I went to the bathroom and upon flushing discovered that the toilet had clogged. I (of course) flushed again just in case that might work, but alas, no. The water and its contents started to rise until the bowl overflowed out onto the floor. I got towel after towel to mop it up. With everything at least temporarily secured I stood for a while – caught between my morning practice and this unexpected event. I contemplated leaving it until later – avoid the fact that something was blocked to the point of even thinking, “perhaps it will just go away on its own” – because I still wanted to practice.

Then with a moment of clarity I decided that this needs to be dealt with now. It’s not going to change without some work and I can’t leave a clogged toilet – chances are I’ll need to use it again. I didn’t have the necessary tools to deal with this situation. So I had a shower, got dressed, stuffed my wet hair under my hat and trudged off to the hardware store to get a plunger.

On the way there I noticed my thoughts and the sensations in my body.

In the past – especially at times of working within a hyper-vigilant state of post-trauma this start to my day could have been met in a few ways. I may have panicked at the sight of the water rising – anxiety taking over – feeling like I didn’t know what to do (and I couldn’t do anything to stop this apparent disaster from happening). I would have tried to will it to be different or to stop and been upset that willpower wasn’t enough to change this reality. I could have burst into tears that something else, yet again, was going wrong. The emotions and sensations would have built to a point of overflowing – all pouring out around me. My thoughts could have dragged me deeper and deeper into the internal sludge and I certainly would have been furious that my day had to start off this way. Angry that any good feeling I’d had from the morning was now lost (never to return!) and clearly this was all done to take my practice away from me.

Instead… as I walked to the store I noticed that it was a bright winter’s day. I smiled at the cold air on my skin and at the row of what seemed like fifty pigeons sitting along a roofline. I noticed just how blue the sky looked. Not a hint of anxiety had appeared.

My thoughts appeared, saying, “I guess this is my practice today” with a smile. Perhaps I need to focus on saucha (cleanliness) as my practice today by mopping the bathroom floor. I mean, I don’t have to practice on the mat this morning – and there is a whole day ahead of me to get there. I smiled more deeply as I thought, “yoga is at least in part about flexibility – so of course having flexibility around my practice is a part of it”. It’s not about the routine. It can shift. Change. Move. It’s fluid.

It is through this practice that my responses to this situation changed. Through years of understanding different sensations in my body, breath, prana, thoughts and working with unclogging and releasing so many energetic, physical and psychological blocks. To not have to overflow around them but to remove them and allow myself to flow more freely.
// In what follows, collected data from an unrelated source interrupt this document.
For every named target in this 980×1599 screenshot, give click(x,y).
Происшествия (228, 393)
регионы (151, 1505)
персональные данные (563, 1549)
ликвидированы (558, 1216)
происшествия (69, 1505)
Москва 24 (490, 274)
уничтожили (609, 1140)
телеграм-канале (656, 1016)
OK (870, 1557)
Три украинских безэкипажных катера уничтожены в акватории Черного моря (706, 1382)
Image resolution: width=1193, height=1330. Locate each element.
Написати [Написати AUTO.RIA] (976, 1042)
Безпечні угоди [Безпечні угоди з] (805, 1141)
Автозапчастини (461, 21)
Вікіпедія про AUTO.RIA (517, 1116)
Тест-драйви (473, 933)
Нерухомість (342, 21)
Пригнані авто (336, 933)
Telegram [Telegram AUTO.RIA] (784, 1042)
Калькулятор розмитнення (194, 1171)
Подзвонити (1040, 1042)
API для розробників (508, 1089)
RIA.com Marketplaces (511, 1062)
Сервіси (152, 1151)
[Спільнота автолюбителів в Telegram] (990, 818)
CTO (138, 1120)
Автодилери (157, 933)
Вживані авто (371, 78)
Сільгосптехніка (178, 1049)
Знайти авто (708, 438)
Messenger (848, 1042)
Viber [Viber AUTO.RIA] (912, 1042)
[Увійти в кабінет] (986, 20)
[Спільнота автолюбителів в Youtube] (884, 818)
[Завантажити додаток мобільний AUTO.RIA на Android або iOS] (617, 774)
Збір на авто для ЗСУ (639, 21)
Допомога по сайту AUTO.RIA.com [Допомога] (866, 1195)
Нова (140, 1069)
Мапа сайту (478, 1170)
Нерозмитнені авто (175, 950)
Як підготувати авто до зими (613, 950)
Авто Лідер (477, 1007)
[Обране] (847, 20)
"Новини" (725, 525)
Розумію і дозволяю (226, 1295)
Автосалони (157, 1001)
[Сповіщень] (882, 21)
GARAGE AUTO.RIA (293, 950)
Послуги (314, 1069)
And instead of bracing against the unexpectedness of my morning – instead of merely tolerating it or being angry with it (or the world or myself) or pushing through it I had the ability to move with it. To have the flexibility so that this was just another experience. And to know that I had cultivated the tools, and created the space for this practice – however it may appear.

I was able to find a plunger, return home, and the clog was removed after just one attempt. Easy. It couldn’t have done it by itself, but the water began to flow once again. The block only temporary – as they all are.